Scientific conferences are ideal happenings for the microblogging service Twitter, and probably reason enough for you to get a twitter account if you've not got one already. On the whole people use Twitter to follow the thoughts and musings of a few people that find interesting, but it can also be used to rapidly form groups of people into diffuse conversations around a #tag. By adding a short tag to your messages, prefixed by a # (hash or pound sign), then searching for that tag yourself, you can temporally become connected with other people. Essentially you advertise your interest in the topic so that people do not have to dig around to find you.
The advantages of this at a conference are enormous. Instead of putting up a couple of blog posts and turning up at an ice breaker, you can start very early on by announcing that you've had your abstract selected:
Abstract accepted: "Sea ice on a supercooled ocean: field measurements of ice growth and structure..." . #igstromso
When finding somewhere to stay, perhaps you'd like to share a room but don't know anyone else going, so ask on Twitter, and maybe you'll find someone who can help.
Looking for a roommate for IGS meeting in Tromso #igstromso
You get there a day early, and see that some other people have set up an impromptu social, so you go along and start the networking a day early.
A group of us will be in the igloo bar from 9pm. http://made.up/link. #igstromso
Finally you can comment on talks and interesting discussions, partly as a reminder to yourself for later, and to connect with others that might be at the other side of the room, not to mention a little bit of advertising for yourself just before your own talk.
Currently Twitter's not quite in the mainstream, so while it would be helpful if conference organisers could come up with and publish a twitter tag for people to use but in the mean time we'll have to guess what might end up being adopted.
Eventually people self-organise around a particular #tag, but this won't settle in until the conference is under way.

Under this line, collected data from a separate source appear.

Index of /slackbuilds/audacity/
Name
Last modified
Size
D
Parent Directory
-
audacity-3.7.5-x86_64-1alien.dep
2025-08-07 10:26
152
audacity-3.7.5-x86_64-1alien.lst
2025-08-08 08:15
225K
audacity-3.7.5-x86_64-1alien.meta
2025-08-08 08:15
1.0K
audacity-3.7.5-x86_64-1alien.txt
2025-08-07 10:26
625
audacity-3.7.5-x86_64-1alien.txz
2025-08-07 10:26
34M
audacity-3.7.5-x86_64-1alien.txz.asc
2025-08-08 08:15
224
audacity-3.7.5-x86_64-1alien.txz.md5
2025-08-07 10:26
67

A lot of the time some combination of the organisation and city hosting the meeting (eg. #igstromso) is the best thing to aim for. Most organisations have three or four letter abbreviations but these tend to be too general, and get swamped with other noise from twitter.

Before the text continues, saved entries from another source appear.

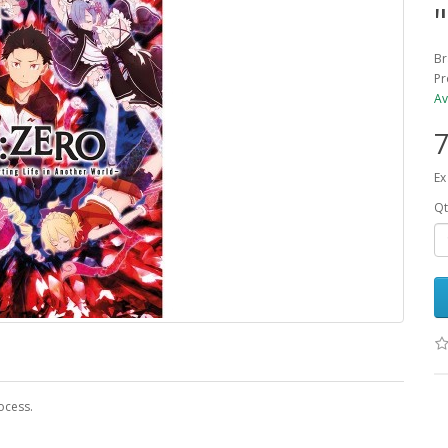
Br
Pr
Av
7
Ex
Qt
ocess.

As an example I've been searching for the following from time to time to see what they turn up:
For the association of polar early career scientists. A tag I'd hope to see used more frequently.

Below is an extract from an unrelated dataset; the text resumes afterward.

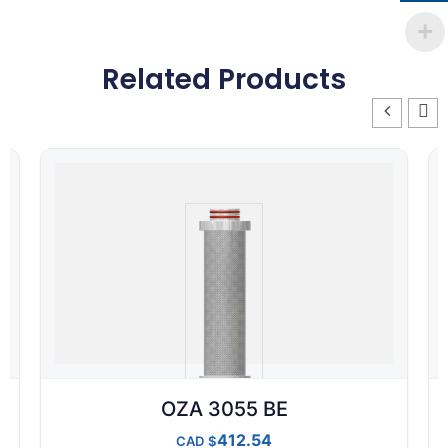
Related Products
OZA 3055 BE
412.54
CAD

#ipyosc #ipyoslo (bad: #ipy, #oslo2010)
The IPY wrapup Oslo science conference. #oslo2010 is a great idea but gets mis-hits from the eurovision song contest which is likely to be much more popular with the rest of Europe.
#igstromso (bad: #igs)
IGS international symposium on sea ice in the physical and biogeochemical system.
#iahrlahti (bad: #iahr)
21st meeting of the IAHR in Lahti, Finland.
For the AGU and EGU annual meetups. Suffer from conflicts as they're very short, so I just use these while the meetings are happening.
Of course, I also scan #seaice but keep clear of the noise of #climate, #physics and other more general tags - these provide a way to engage with the general public, but in such a diffuse way that I feel a blog or traditional media provide more reliable outreach. Twitter is best when used to create a manageable community tightly focused enough to want to read 50% of the posts that crop up. Unlike an email list it's less intrusive for the people that don't care right now, but might do later, and it quickly dissolves once the event is over.